Group 3
Integrative Biology of Neuroregeneration
We are studying the molecular mechanisms underlying neurodegeneration and neuroregeneration in spinal cord disorders, particularly spinal cord injuries (SCI). There are currently no therapies available for SCI that induce even partial recovery. The lack of functional recovery results from the absence of axonal regeneration and is attributed, among other factors, to the formation of a glial scar—composed mainly of astrocytes and microglia—which forms a physicochemical barrier. However, glial cells also play beneficial roles in axonal regrowth.

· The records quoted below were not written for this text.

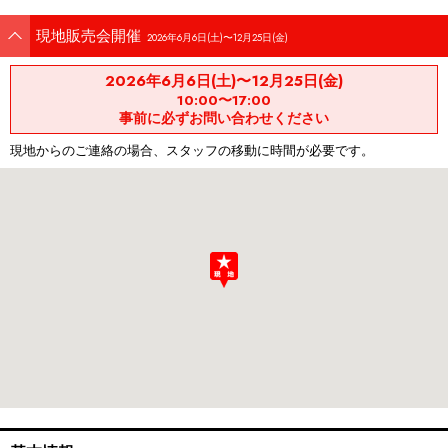
現地販売会開催
2026年6月6日(土)〜12月25日(金)
2026年6月6日(土)〜12月25日(金)
10:00〜17:00
事前に必ずお問い合わせください
現地からのご連絡の場合、スタッフの移動に時間が必要です。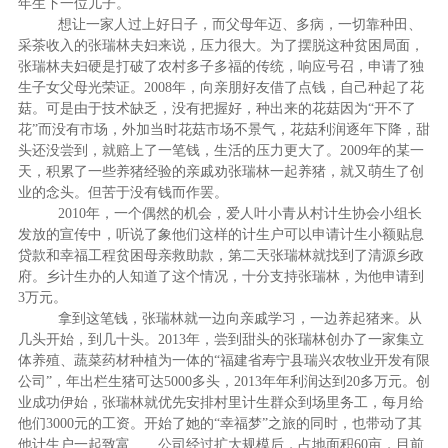
年生下一位儿子。
想让一家人过上好日子，而父母年迈、多病，一切靠种田、
采茶收入的张瑞林夫妇来说，压力很大。为了摆脱这种贫困局面，
张瑞林夫妇硬是打破了农村多子多福的传统，响应号召，申请了独
生子女父母光荣证。2008年，向亲朋好友借了点钱，自己种起了花
菇。可是由于技术缺乏，没有把握好，种出来的花菇因为“开不了
花”而没有市场，外加当时花菇市场不景气，花菇利润逐年下降，甜
头还没尝到，就赔上了一笔钱，生活的压力更大了。2009年的某一
天，积累了一些养猪经验的亲戚劝张瑞林一起养猪，就又萌生了创
业的念头。但苦于没有钱而作罢。
2010
年，一个偶然的机会，爱人叶小青从村计生协会小组长
发放的宣传中，听说了象他们这样的计生户可以申请计生小额贴息
贷款和幸福工程贫困母亲救助款，第二天张瑞林就找到了清源乡政
府。乡计生办的人知道了这个情况，十分支持张瑞林，为他申请到
3万元。
拿到这笔钱，张瑞林就一边向亲戚学习，一边养起猪来。从
几头开始，到几十头。2013年，尝到甜头的张瑞林创办了一家集立
体养殖、蔬菜药材种植为一体的“福建省寿宁县瑞兴农牧业开发有限
公司”，年出栏生猪可达5000多头，2013年年利润达到20多万元。创
业成功伊始，张瑞林就优先安排村里计生群众到场里务工，每月给
他们3000元的工资。开始了她的“幸福梦”之旅的同时，也带动了其
他计生户一起致富……公司经过扩大规模后，占地面积60亩，目前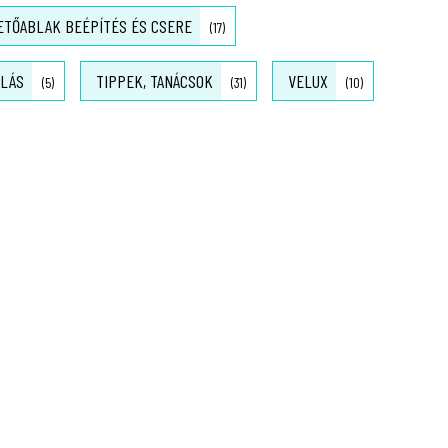
ETŐABLAK BEÉPÍTÉS ÉS CSERE
(17)
OLÁS
TIPPEK, TANÁCSOK
VELUX
(5)
(31)
(10)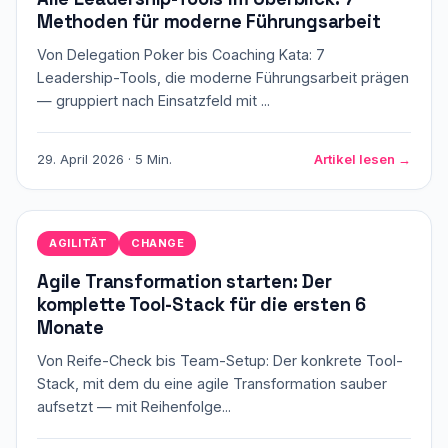
Methoden für moderne Führungsarbeit
Von Delegation Poker bis Coaching Kata: 7
Leadership-Tools, die moderne Führungsarbeit prägen
— gruppiert nach Einsatzfeld mit ...
29. April 2026 · 5 Min.
Artikel lesen →
AGILITÄT
CHANGE
Agile Transformation starten: Der
komplette Tool-Stack für die ersten 6
Monate
Von Reife-Check bis Team-Setup: Der konkrete Tool-
Stack, mit dem du eine agile Transformation sauber
aufsetzt — mit Reihenfolge...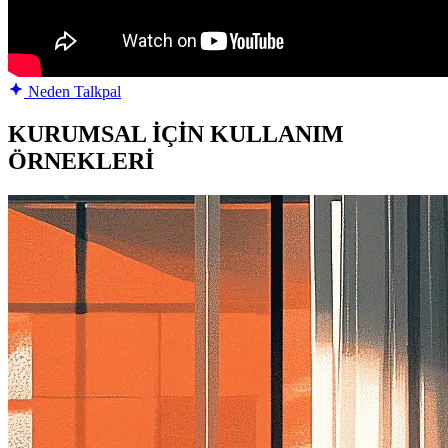
Neden Talkpal
KURUMSAL İÇİN KULLANIM
ÖRNEKLERİ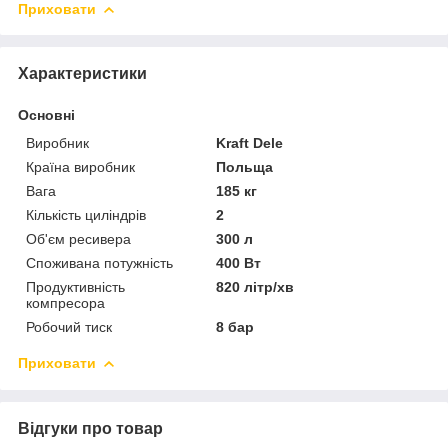
Приховати
Характеристики
Основні
Виробник
Kraft Dele
Країна виробник
Польща
Вага
185 кг
Кількість циліндрів
2
Об'єм ресивера
300 л
Споживана потужність
400 Вт
Продуктивність
820 літр/хв
компресора
Робочий тиск
8 бар
Приховати
Відгуки про товар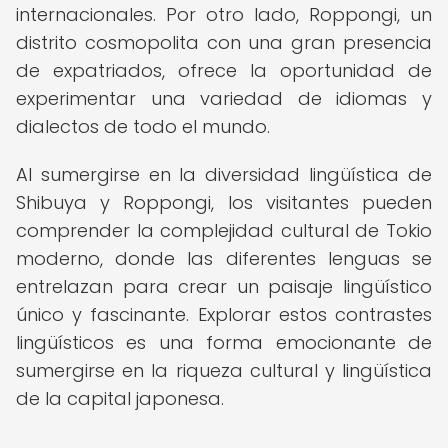
internacionales. Por otro lado, Roppongi, un
distrito cosmopolita con una gran presencia
de expatriados, ofrece la oportunidad de
experimentar una variedad de idiomas y
dialectos de todo el mundo.
Al sumergirse en la diversidad lingüística de
Shibuya y Roppongi, los visitantes pueden
comprender la complejidad cultural de Tokio
moderno, donde las diferentes lenguas se
entrelazan para crear un paisaje lingüístico
único y fascinante. Explorar estos contrastes
lingüísticos es una forma emocionante de
sumergirse en la riqueza cultural y lingüística
de la capital japonesa.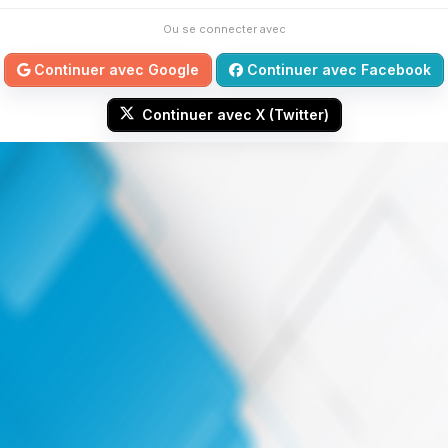
Ou se connecter avec
Continuer avec Google
Continuer avec Facebook
Continuer avec X (Twitter)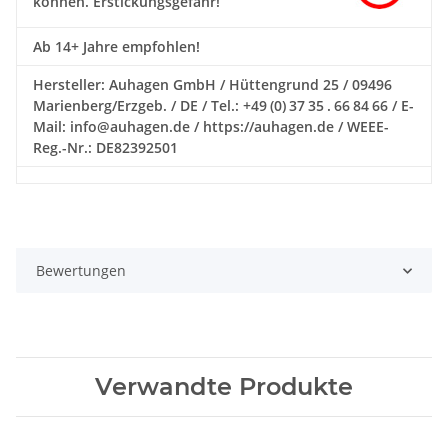
können. Erstickungsgefahr!
Ab 14+ Jahre empfohlen!
Hersteller: Auhagen GmbH / Hüttengrund 25 / 09496
Marienberg/Erzgeb. / DE / Tel.: +49 (0) 37 35 . 66 84 66 / E-
Mail: info@auhagen.de / https://auhagen.de / WEEE-
Reg.-Nr.: DE82392501
Bewertungen
Verwandte Produkte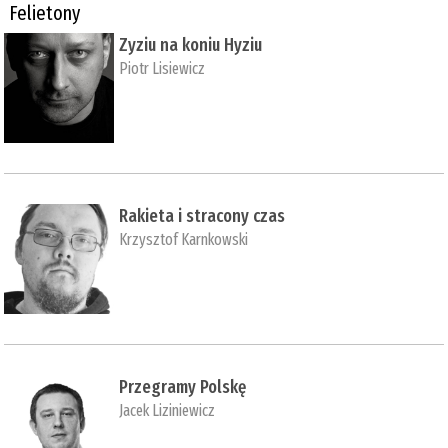
Felietony
Zyziu na koniu Hyziu
Piotr Lisiewicz
Rakieta i stracony czas
Krzysztof Karnkowski
Przegramy Polskę
Jacek Liziniewicz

We are developing a multimodal approach with the goal of improving axonal regeneration following an LME.
Our primary research focus is to develop a cell-specific integrative genomic analysis to identify the genes responsible for the dual role of glial cells following an LME. Once identified, we modulate the expression of these genes specifically in glial cells with the aim of enhancing their beneficial roles and reducing their negative impacts on axonal regeneration.
The laboratory’s second area of research is the development of tools for clinical translation. In parallel with our study of motor activity in animals with spinal cord injuries, we are expanding our use of Magnetic Resonance Imaging (MRI). MRI is a noninvasive method that allows for the longitudinal monitoring of anatomical and structural changes caused by spinal cord injury; furthermore, it is the only method used clinically for patients with spinal cord injuries. This project is being carried out in collaboration with the BioNanoNMRI platform at the University of Montpellier, which has a 9.4T MRI scanner designed for small animals.
Finally, we perform a histological analysis to correlate molecular, cellular, and tissue changes with functional recovery.

Left: Ex vivo MRI image of an uninjured spinal cord.
Right: Glial scar formed after a spinal cord injury. Astrocytes are shown in green, and microglia in red.